What the task requires - Print the data once more, exactly as given. Drop the pictures.

(Saved data entries)
——————————

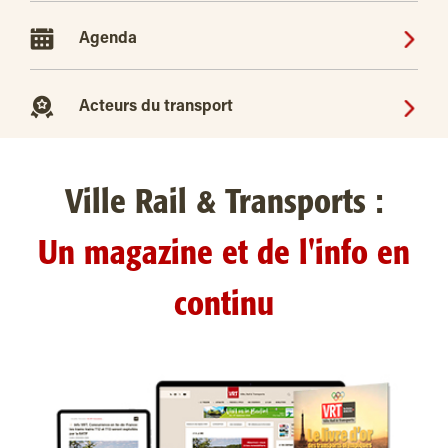
Agenda
Acteurs du transport
Ville Rail & Transports :
Un magazine et de l'info en
continu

——————————

Solution -
Agenda
Acteurs du transport
Ville Rail & Transports :
Un magazine et de l'info en
continu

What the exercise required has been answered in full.